Be sure you are covering all your spending. Access your credit card bills and bank statements for the month. When you spend with cash, keep your receipts or write down the amount spent on your notes or budgeting app.
Set your goals
Now that you have a clear understanding of how much you earn and how much you spend, it is time to set financial goals. When you set clear goals, you can save money with purpose and plan accordingly.
For nurses, a common financial goal would be long-term education. If you are interested in pursuing a BSN, MSN or DNP, see how much the tuition would most likely cost and account for that in your future plans.
Create your new budget
With everything laid out, you can begin creating your new budget. Many budgets follow a 50/30/20 ratio: 50% of the budget is spent on your needs, 30% on wants and 20% on savings.
This ratio is not universally applicable, but it is a great framework to work on. With some math (or help from online budgeting apps), you can calculate how much you have to save to reach your financial goals within a reasonable time frame.
From there, you can adjust your monthly spending accordingly. If you are spending more than you would like, cutting down on your luxury spending is the first place to start. Small sacrifices like watching fewer movies in the theatres or cancelling some subscriptions that you do not use can go a long way in the future. Treating yourself every now and then is good, but it is nice to strike a balance.
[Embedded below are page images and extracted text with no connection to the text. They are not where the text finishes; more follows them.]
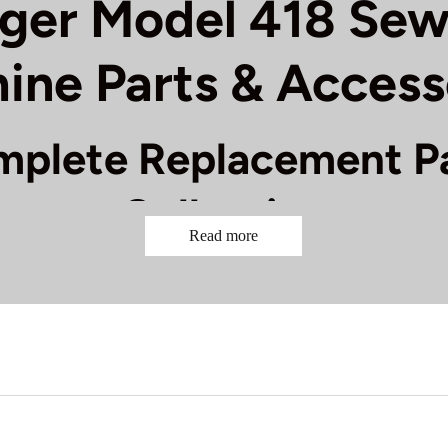
nger Model 418 Sew
ine Parts & Access
plete Replacement P
Collection
Read more
r Model 418 sewing machine running smoothly with our compl
ent parts and accessories. This reliable straight-stitch mac
onents to maintain its excellent performance. Our collection
rive Components:
Replacement drive belts, motor brushes, 
Threading System:
Needle bars, thread guides, tension discs
s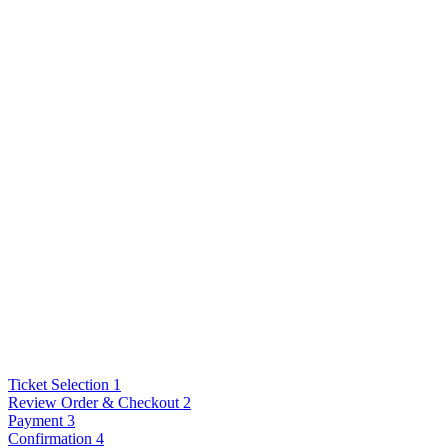
Ticket Selection
1
Review Order & Checkout
2
Payment
3
Confirmation
4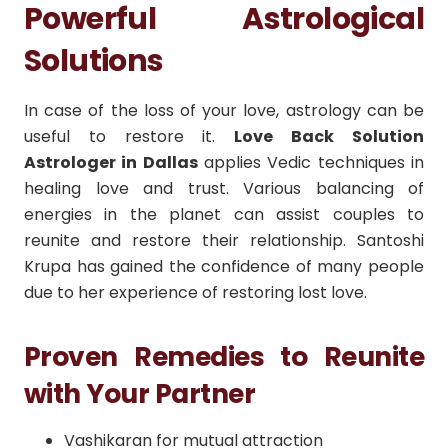
Powerful Astrological
Solutions
In case of the loss of your love, astrology can be
useful to restore it.
Love Back Solution
Astrologer in Dallas
applies Vedic techniques in
healing love and trust.
Various balancing of
energies in the planet can assist couples to
reunite and restore their relationship.
Santoshi
Krupa has gained the confidence of many people
due to her experience of restoring lost love.
Proven Remedies to Reunite
with Your Partner
Vashikaran for mutual attraction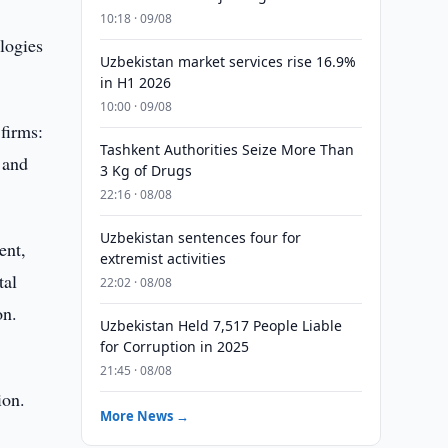
10:18 · 09/08
logies
Uzbekistan market services rise 16.9%
in H1 2026
10:00 · 09/08
firms:
Tashkent Authorities Seize More Than
 and
3 Kg of Drugs
22:16 · 08/08
Uzbekistan sentences four for
ent,
extremist activities
tal
22:02 · 08/08
on.
Uzbekistan Held 7,517 People Liable
for Corruption in 2025
21:45 · 08/08
ion.
More News →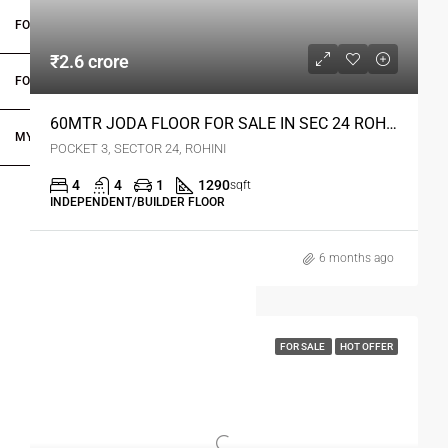
FOR OWNERS
₹2.6 crore
FOR DEALERS/BUILDERS
60MTR JODA FLOOR FOR SALE IN SEC 24 ROHINI DELHI
MY ACCOUNT
POCKET 3, SECTOR 24, ROHINI
4
4
1
1290
sqft
INDEPENDENT/BUILDER FLOOR
6 months ago
FOR SALE
HOT OFFER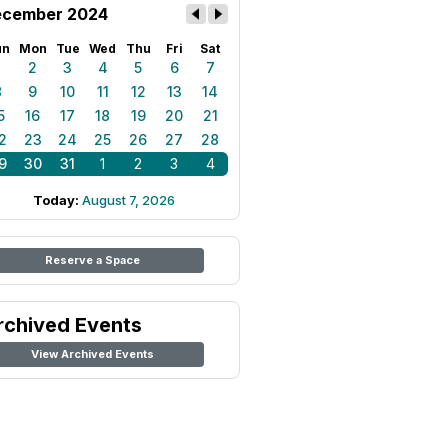
cember 2024
un
Mon
Tue
Wed
Thu
Fri
Sat
1
2
3
4
5
6
7
8
9
10
11
12
13
14
5
16
17
18
19
20
21
2
23
24
25
26
27
28
9
30
31
1
2
3
4
Today:
August 7, 2026
Reserve a Space
rchived Events
View Archived Events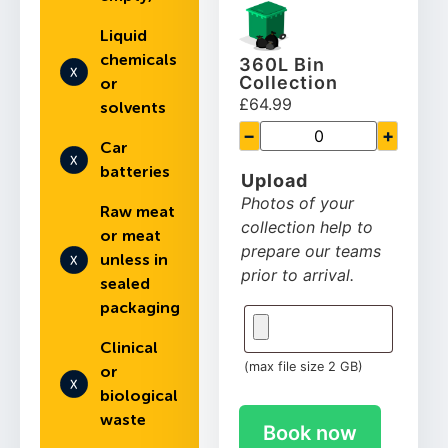
Liquid
chemicals
360L Bin
Collection
or
£64.99
solvents
−
+
Car
batteries
Upload
Photos of your
Raw meat
collection help to
or meat
prepare our teams
unless in
prior to arrival.
sealed
packaging
Clinical
(max file size 2 GB)
or
biological
waste
Book now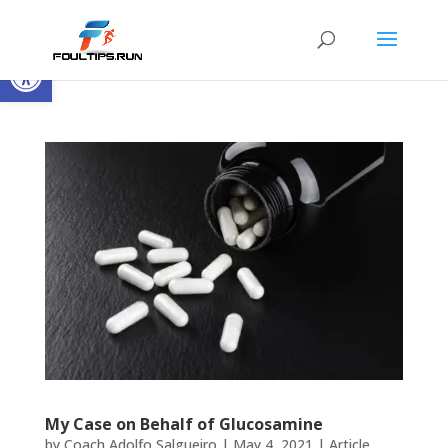
Open toolbar
My Case on Behalf of Glucosamine
by
Coach Adolfo Salgueiro
|
May 4, 2021
|
Article
,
If you are still unhappy with how much you are spending, then you could think about cutting down on how much you spend on necessities. For nurses, looking for cheaper alternatives to their perishable equipment could be considered. These kinds of decisions come with huge tradeoffs, so keep that in mind.
Stay on track
Maintaining a budget is a constant process. Nurses have to monitor what they are spending, make adjustments when necessary and account for variability whenever necessary.
Keeping track of everything you spend, cutting down on costs and doing so every month can be demanding. Those who stick to it, however, will be richly rewarded.
Budgeting empowers you to reach your goals and practice some extra discipline. In the long run, it will help you save on unneeded financial stress.